SAINT PAUL, MN—Speaker Kurt Daudt (R-Crown) called on Governor Dayton at a press conference Thursday to explain his role in blocking progress on the Sandpiper Pipeline and urged him to keep the project on track. Last year, the Dayton administration pushed for unprecedented delays in the permitting process for projects like Sandpiper.
As called for in state law, the Public Utilities Commission (PUC) considers the certificate of need and the proposed route (and its environmental impacts) concurrently. After pressure from the Dayton administration, specifically the Department of Natural Resources (DNR) and Minnesota Pollution Control Agency (MPCA), and activist organizations the process was split in two with the certificate of need completed prior to completion of the environmental review. Deviation from the traditional process opened the project up to a lawsuit by the same activist groups who advocated for the change, culminating in the reversal of the certificate of need decision earlier this week.
"If Governor Dayton wants to oppose the Sandpiper Pipeline, he should be open and honest about it," Daudt said. "His administration pushed for the apparently illegal process at the request of activist groups, according to the Court of Appeals, that has resulted in further delays of the Sandpiper project.

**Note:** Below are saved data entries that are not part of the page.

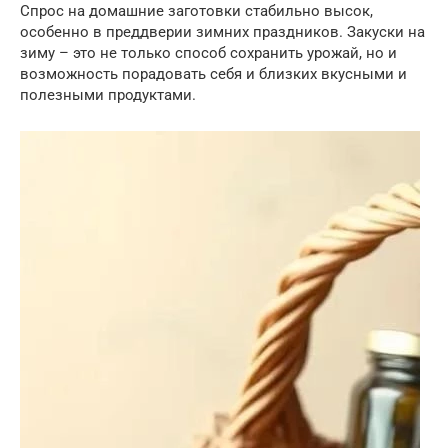
Спрос на домашние заготовки стабильно высок,
особенно в преддверии зимних праздников. Закуски на
зиму – это не только способ сохранить урожай, но и
возможность порадовать себя и близких вкусными и
полезными продуктами.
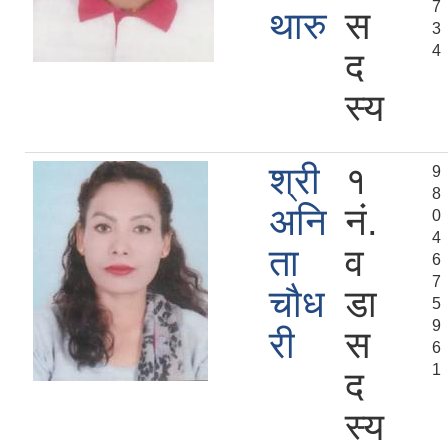
7
थारु
स
3
4
द
स्य
श्री
१
9
8
अनि
नं.
0
4
ता
व
6
7
चौध
डा
5
9
री
स
6
1
द
स्य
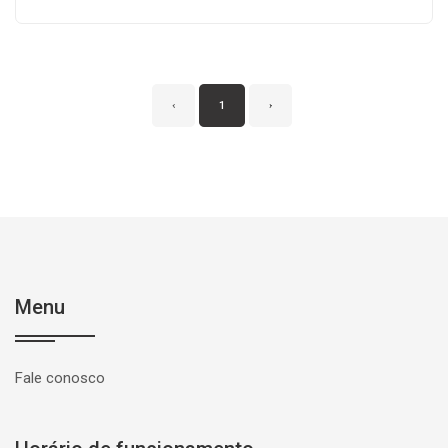
‹
1
›
Menu
Fale conosco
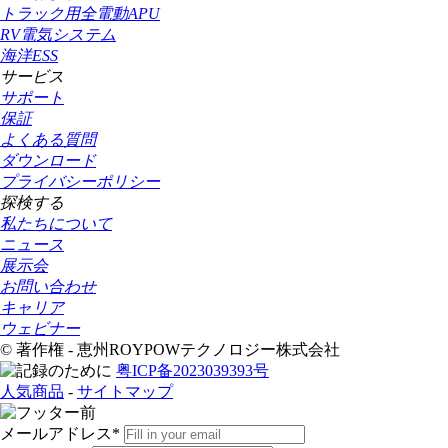
トラック用全電動APU
RV電気システム
海洋ESS
サービス
サポート
保証
よくある質問
ダウンロード
プライバシーポリシー
探検する
私たちについて
ニュース
展示会
お問い合わせ
キャリア
ウェビナー
© 著作権 - 恵州ROYPOWテクノロジー株式会社
粤ICP备2023039393号
人気商品
-
サイトマップ
メールアドレス*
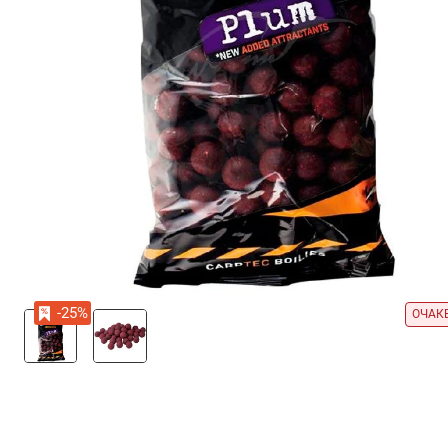
-25%
ОЧАК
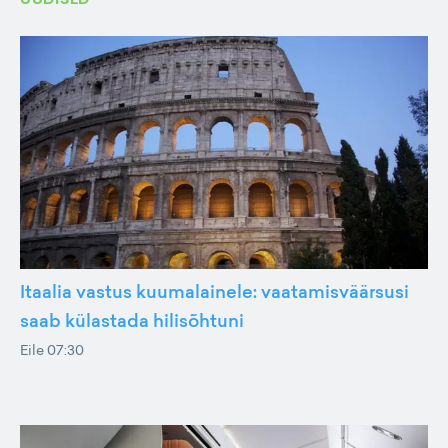
Itaalia vastus kuumalainele: vaatamisväärsusi
saab külastada hilisõhtuni
Eile 07:30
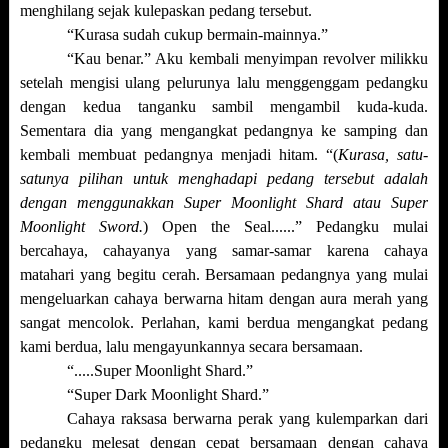
menghilang sejak kulepaskan pedang tersebut.
“Kurasa sudah cukup bermain-mainnya.”
“Kau benar.” Aku kembali menyimpan revolver milikku
setelah mengisi ulang pelurunya lalu menggenggam pedangku
dengan kedua tanganku sambil mengambil kuda-kuda.
Sementara dia yang mengangkat pedangnya ke samping dan
kembali membuat pedangnya menjadi hitam. “(
Kurasa, satu-
satunya pilihan untuk menghadapi pedang tersebut adalah
dengan menggunakkan Super Moonlight Shard atau Super
Moonlight Sword.
) Open the Seal......” Pedangku mulai
bercahaya, cahayanya yang samar-samar karena cahaya
matahari yang begitu cerah. Bersamaan pedangnya yang mulai
mengeluarkan cahaya berwarna hitam dengan aura merah yang
sangat mencolok. Perlahan, kami berdua mengangkat pedang
kami berdua, lalu mengayunkannya secara bersamaan.
“.....Super Moonlight Shard.”
“Super Dark Moonlight Shard.”
Cahaya raksasa berwarna perak yang kulemparkan dari
pedangku melesat dengan cepat bersamaan dengan cahaya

"Approval for this project will bring 1500 jobs and $25 million in property tax revenue in a part of the state that desperately needs it. It will dramatically improve rail congestion across Minnesota by taking up to 525 oil tankers off our railroads each day. It's pretty easy for Democrats in Minneapolis and Saint Paul—where the unemployment rate is at 3.7 percent—to oppose these projects to appease the powerful special interest groups that fund their campaigns. But projects like Sandpiper mean good-paying jobs for families in parts of the state where the unemployment rate is twice as high as it is in the Twin Cities.
"Governor Dayton owes these communities an explanation as to why his administration is hindering job growth where it is needed most and the governor should commit to getting this project done."